In any case, the use of the term "Interface" by HL7 is not what we are
talking about in a programming interface with well defined semantics.
Dave
At 09:19 AM 2/9/2003 -0500, John S Gage wrote:
Dave,
At the risk of beating a dead horse, could you just delineate the
differences between your interface approach and the interface approach
of HL7. One, I think, justifiably could argue that HL7 has actively
supported the balkanization of health IT (vendors basically run HL7),
whereas OMG can lead away from balkanization.
For example, it is relatively difficult to interface two systems
using HL7. Is it easier with OMG CORBA? Does it require more or less
effort on the part of the people doing the interfacing?
John
On Saturday, February 8, 2003, at 10:57 PM, David Forslund wrote:
This is exactly the reason for components which can enable the
construction of
a system rather than a monolithic system. This approach has been pursued
by the OMG's Healthcare Domain Taskforce, which has 4 international
specifications
with well defined interfaces that have been implemented by multiple
vendors and
open source developers.
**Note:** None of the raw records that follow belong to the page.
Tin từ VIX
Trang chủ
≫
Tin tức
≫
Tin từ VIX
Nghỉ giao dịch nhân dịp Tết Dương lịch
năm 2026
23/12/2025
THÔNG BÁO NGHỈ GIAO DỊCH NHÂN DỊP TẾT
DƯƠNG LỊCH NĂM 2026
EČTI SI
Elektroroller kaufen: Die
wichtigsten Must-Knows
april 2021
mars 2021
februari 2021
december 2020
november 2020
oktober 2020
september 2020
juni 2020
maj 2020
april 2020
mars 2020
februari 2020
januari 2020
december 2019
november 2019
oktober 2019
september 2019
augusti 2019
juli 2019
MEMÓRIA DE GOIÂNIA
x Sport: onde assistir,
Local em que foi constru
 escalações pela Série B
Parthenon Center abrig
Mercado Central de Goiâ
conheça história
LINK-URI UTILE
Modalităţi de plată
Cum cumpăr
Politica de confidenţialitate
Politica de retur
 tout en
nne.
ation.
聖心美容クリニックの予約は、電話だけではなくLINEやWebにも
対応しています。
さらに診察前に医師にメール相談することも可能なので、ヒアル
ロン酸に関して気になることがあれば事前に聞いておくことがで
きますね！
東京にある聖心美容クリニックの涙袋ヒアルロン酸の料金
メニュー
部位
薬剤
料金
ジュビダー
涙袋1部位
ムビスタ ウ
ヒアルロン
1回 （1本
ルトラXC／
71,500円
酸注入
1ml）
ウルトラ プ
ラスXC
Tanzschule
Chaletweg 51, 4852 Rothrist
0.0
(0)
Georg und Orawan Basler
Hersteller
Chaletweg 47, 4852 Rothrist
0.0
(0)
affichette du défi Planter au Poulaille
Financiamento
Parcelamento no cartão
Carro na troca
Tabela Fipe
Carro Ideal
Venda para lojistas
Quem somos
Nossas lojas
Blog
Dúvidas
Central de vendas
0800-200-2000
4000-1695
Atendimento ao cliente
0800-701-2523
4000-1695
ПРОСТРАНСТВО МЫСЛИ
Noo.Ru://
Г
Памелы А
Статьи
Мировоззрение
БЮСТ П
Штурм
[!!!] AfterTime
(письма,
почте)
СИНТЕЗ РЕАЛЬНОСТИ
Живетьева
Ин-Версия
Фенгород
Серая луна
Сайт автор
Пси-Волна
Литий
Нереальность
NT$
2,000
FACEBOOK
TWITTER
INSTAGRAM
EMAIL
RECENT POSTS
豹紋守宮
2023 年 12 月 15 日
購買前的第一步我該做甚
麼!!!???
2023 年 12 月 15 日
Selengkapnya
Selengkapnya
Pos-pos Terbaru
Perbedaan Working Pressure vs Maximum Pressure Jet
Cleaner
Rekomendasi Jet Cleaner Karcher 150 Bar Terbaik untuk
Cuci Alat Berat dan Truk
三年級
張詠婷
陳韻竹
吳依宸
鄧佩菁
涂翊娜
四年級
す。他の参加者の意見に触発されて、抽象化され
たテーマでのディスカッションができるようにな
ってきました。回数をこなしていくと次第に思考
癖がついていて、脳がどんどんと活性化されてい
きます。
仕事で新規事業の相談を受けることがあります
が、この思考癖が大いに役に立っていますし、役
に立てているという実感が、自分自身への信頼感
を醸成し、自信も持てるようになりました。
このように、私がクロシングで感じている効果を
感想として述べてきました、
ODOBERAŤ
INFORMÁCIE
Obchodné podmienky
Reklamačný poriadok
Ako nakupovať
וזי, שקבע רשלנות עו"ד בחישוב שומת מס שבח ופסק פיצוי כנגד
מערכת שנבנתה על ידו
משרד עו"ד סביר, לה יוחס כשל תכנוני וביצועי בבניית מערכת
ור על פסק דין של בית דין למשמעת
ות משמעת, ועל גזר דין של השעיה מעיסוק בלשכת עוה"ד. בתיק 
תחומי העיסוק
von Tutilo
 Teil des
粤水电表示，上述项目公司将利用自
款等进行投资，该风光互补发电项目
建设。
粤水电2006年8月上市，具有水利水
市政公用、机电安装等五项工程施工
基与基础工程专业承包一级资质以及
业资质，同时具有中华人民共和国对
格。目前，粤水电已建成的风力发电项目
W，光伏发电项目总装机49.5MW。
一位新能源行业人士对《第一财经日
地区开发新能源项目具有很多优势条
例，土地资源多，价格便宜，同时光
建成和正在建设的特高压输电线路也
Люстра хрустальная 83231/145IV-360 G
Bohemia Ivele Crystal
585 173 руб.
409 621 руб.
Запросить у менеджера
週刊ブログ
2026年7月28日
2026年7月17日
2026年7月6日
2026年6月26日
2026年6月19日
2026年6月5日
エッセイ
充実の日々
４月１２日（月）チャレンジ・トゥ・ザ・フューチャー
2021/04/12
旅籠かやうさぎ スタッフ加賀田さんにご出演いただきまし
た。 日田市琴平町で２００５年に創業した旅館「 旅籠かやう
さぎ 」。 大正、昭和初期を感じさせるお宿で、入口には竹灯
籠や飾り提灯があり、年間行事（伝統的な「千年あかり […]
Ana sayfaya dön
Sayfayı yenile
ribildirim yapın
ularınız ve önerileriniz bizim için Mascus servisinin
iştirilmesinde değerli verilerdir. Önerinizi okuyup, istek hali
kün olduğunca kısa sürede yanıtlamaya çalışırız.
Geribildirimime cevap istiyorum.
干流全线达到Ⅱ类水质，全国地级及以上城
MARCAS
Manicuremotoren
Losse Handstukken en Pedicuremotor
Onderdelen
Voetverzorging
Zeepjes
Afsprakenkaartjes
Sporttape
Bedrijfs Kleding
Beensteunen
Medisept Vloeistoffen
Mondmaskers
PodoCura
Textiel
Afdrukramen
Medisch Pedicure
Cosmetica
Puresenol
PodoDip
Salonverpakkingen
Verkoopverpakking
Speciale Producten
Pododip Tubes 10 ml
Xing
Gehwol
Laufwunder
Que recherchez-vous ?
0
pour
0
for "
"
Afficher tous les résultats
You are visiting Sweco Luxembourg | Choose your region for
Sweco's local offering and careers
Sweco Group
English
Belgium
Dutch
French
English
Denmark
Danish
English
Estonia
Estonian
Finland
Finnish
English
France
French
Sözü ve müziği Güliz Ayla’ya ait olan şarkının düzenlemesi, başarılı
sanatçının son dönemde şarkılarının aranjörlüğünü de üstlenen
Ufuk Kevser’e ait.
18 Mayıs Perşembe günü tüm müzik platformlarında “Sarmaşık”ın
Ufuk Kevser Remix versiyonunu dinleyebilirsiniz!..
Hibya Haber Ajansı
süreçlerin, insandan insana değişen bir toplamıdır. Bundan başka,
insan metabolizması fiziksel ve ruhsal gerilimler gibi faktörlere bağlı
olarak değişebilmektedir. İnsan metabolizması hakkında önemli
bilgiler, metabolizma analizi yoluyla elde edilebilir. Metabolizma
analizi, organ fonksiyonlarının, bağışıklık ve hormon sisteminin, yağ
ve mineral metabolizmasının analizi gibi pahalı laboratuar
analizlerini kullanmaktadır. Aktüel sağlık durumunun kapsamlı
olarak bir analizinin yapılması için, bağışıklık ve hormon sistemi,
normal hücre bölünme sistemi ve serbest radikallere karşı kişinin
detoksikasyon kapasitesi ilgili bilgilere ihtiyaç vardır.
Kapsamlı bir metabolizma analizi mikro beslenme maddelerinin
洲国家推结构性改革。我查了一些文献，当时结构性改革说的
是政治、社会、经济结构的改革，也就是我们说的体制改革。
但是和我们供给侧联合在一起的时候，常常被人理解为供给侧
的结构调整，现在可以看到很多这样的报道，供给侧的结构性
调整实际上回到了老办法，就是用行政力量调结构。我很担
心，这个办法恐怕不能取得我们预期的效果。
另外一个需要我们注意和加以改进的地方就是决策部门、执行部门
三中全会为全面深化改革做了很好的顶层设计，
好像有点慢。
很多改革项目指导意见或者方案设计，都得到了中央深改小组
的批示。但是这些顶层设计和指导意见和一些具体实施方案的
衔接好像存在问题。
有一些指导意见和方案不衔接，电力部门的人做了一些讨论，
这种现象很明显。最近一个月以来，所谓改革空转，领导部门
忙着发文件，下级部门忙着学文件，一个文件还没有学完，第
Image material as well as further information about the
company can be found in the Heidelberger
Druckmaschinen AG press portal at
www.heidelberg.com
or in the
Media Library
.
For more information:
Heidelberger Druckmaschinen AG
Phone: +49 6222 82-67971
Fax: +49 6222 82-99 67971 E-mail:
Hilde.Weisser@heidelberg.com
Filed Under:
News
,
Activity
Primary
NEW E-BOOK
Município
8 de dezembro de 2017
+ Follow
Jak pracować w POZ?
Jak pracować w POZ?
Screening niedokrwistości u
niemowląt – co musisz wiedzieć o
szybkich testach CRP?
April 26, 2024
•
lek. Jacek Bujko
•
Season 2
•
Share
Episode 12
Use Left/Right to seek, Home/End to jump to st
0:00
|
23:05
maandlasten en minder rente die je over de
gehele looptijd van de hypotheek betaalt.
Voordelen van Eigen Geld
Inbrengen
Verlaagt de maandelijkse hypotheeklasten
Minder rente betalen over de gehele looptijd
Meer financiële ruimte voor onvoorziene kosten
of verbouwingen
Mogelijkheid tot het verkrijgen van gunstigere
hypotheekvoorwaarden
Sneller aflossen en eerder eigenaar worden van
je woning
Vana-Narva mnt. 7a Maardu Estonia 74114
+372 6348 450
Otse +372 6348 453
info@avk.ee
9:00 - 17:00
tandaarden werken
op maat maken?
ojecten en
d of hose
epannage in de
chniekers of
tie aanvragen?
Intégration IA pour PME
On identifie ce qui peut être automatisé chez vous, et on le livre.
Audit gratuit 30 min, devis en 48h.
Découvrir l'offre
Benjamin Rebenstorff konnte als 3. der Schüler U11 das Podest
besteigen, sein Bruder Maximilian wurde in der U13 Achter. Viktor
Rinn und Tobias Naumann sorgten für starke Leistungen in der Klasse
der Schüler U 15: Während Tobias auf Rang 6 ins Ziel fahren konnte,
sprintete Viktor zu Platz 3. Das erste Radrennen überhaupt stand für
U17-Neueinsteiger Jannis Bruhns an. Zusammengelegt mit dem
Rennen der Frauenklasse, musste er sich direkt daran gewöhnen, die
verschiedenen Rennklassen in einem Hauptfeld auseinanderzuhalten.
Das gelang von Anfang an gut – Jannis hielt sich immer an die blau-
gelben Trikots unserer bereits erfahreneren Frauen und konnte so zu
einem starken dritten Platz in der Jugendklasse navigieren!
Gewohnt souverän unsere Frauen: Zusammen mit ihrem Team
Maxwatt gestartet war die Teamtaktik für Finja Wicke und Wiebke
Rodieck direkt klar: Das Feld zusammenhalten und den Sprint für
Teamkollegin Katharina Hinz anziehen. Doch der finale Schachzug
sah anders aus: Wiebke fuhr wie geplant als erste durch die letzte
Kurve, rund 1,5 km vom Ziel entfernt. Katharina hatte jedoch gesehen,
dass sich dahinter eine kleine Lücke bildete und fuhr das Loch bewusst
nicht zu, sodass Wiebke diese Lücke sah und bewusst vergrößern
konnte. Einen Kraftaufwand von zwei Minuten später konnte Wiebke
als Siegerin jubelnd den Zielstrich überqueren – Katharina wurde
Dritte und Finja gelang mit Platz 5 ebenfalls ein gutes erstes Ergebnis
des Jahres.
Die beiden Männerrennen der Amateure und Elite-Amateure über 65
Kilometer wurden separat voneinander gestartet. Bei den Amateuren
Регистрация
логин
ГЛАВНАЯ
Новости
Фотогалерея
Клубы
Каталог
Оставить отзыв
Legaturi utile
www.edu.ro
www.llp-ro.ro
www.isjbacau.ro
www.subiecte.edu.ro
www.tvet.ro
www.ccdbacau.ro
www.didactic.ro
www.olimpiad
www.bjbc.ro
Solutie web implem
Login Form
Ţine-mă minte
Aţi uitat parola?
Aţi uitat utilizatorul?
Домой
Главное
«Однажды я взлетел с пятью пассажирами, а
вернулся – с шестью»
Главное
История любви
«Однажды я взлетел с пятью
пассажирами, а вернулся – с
The failure of these to be widely recognized
is due to
two factors. One the lack of understanding of the value of this
interface approach
and the desire of vendors for this approach to fail since it could
radically lower
IT healtcare costs. The importance of this can be understood by
realizing
that there are potentially many implementations of the Internet's DNS
service, but
no one worries about the vendor because the programming interface is
well defined.
If it wasn't the Internet wouldn't function because it would consist of
a bunch of balkanized
states. This is the state of healthcare (in the US, at least) IT, and
won't improve
until people realize the importance of interoperable components that can
be used by everyone within the healthcare domain. These standards
exist (although
not complete), and have been ready for use for a long time. I've been
trying
to get the Open Source community behind them because of their importance
and the desire to produce low cost healthcare solutions available to all.